One man adjusted the counterbalance—he was laughing.
They were going to drown them.
Alive.

The prayer in Enoos’s chest cracked apart.
It never made it past his lips.

He didn’t even think—just aimed and fired.
One.
Two.
Three.
Four.

His handgun kicked like a mule.
Loud, uncontrolled.

The night split open with the echo of gunfire, bouncing off sea and steel like thunder.
Through the binoculars, chaos erupted. Half a dozen men scrambled across the deck.
Some ducked behind railings. Others barked orders into radios. A few aimed their rifles toward the shore. More boots hit the deck. More rifles appeared.

But Enoos wasn’t watching them. He was watching the hooks.
Still attached.

Maybe—just maybe—they’d forget Ahmed and Omar in the scramble. Maybe that moment of confusion would be enough for them to slip loose.
Crawl. Run.

He kept the binoculars up, whispering the same line over and over—Ya Allah… save them…
Enoos kept watching—his prayers diverted back to reality.

Omar went first.
Rolled across the deck like a bag of gravel, his arms bound in rusted iron, his ribs crushed under the weight of that steel coffin he never got to fill. They didn’t even pause.

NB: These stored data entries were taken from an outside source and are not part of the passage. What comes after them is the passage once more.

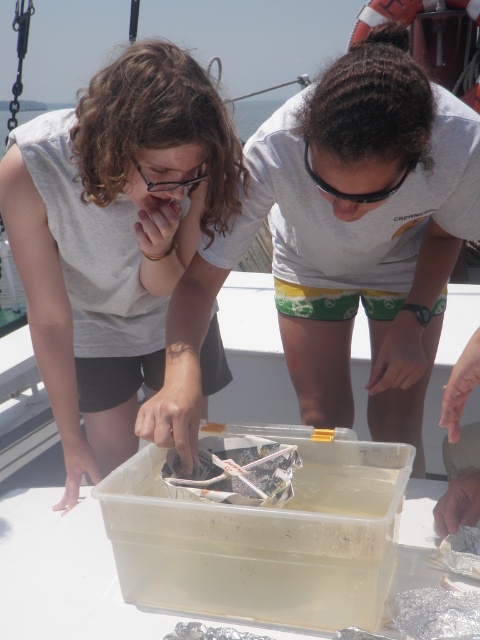 Question: Is matte white shirt at center behind clear plastic goggles at center?

Choices:
 (A) no
 (B) yes

Answer: (A)

Question: Which object is the farthest from the white matte plastic container at center?

Choices:
 (A) clear plastic bag at center
 (B) matte white shirt at center
 (C) black plastic goggles at center

Answer: (A)

Question: Is transparent plastic container at center below black plastic goggles at center?

Choices:
 (A) yes
 (B) no

Answer: (A)

Question: Which point is farther from the camera taking this photo?

Choices:
 (A) (x=272, y=212)
 (B) (x=379, y=198)
 (C) (x=169, y=468)
 (D) (x=308, y=605)

Answer: (A)

Question: Is transparent plastic container at center below black plastic goggles at center?

Choices:
 (A) yes
 (B) no

Answer: (A)

Question: Estimate the real-world distances between objects in this image. Which object is farther from the white matte plastic container at center?

Choices:
 (A) matte white shirt at center
 (B) clear plastic goggles at center
 (C) transparent plastic container at center
 (D) black plastic goggles at center

Answer: (B)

Just hoisted him by chain and dropped him into the sea.
The splash was dull.

Then came Ahmed.
He didn’t go quietly.
One arm flailed mid-air, clawing for anything—God, air, mercy. The other reached forward in a blind cry for help. And in that final instant before he vanished, Enoos caught his eyes.

Fear of death. Urge to live.
The kind that stained his bones.
He would carry that look forever.

Ahmed had reasons to live.
The man was no soldier.
His war was unborn—four months inside the wife he left behind. Last week, Enoos had scolded him into seeing a doctor.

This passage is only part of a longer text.